But before you write your claim off, there is one specific circumstance in which you might still recover your losses – quite possibly in full.
If – and unfortunately only if – your claim against the company in liquidation is covered by the liquidated company’s liability insurance, you are entitled to recover your loss directly from the insurer. In other words, you won’t have to wait in line with other creditors in the hope of receiving some form of dividend, nor must you share the pay-out from the insurer with other creditors. You can recover direct from the insurer whatever the debtor could have claimed from it. In other words, provided you can prove that the liquidated debtor had a valid claim against the insurer, you – rather than the liquidator – can claim up to the limit of the applicable cover.

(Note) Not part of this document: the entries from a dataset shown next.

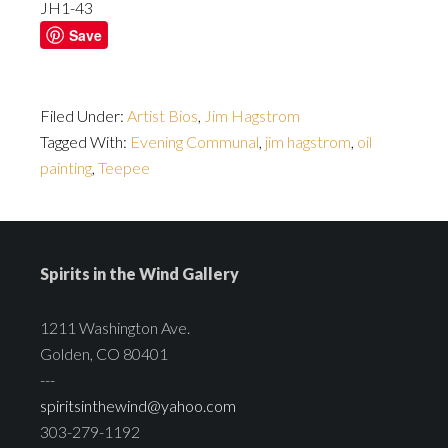
JH1-43
Save
Filed Under:
Artist Bios
,
Jim Hagstrom
Tagged With:
Evening Communal
,
jim hagstrom
,
oil
painting
,
Teepee
Spirits in the Wind Gallery
1211 Washington Ave.
Golden, CO 80401
---
spiritsinthewind@yahoo.com
303-279-1192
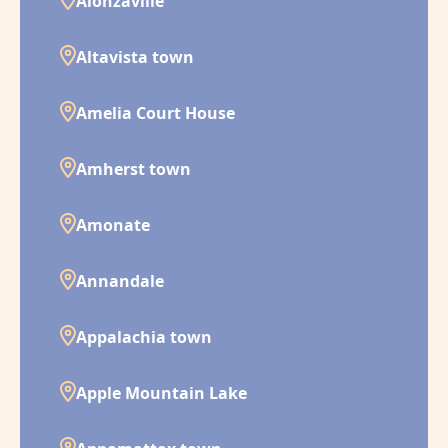
Alonzaville
Altavista town
Amelia Court House
Amherst town
Amonate
Annandale
Appalachia town
Apple Mountain Lake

A warning here – don’t delay in claiming on the insurance, or your claim could prescribe. That’s exactly what happened in a matter recently heard by the Supreme Court of Appeal –
- A cattle feedlot business had sued a supplier of tallow for almost R2m as damages for defective tallow sold and delivered.

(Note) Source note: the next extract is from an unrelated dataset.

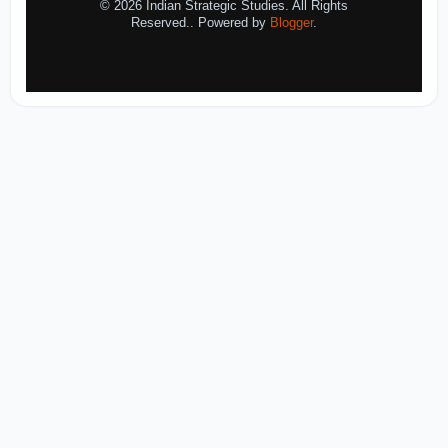
© 2026 Indian Strategic Studies. All Rights
Reserved.. Powered by
Blogger
.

- The tallow supplier denied liability but was liquidated just prior to trial of the matter.
- The liquidated supplier held insurance cover for such claims up to a limit of R1,5m. The creditor duly claimed R1,5m from the insurer.
- The claim was repudiated, and the insurer was able to show that the creditor’s claim had prescribed, because it had issued Summons more than 3 years after the supplier’s liquidation. The creditor, in other words, lost R1,5m by not suing timeously.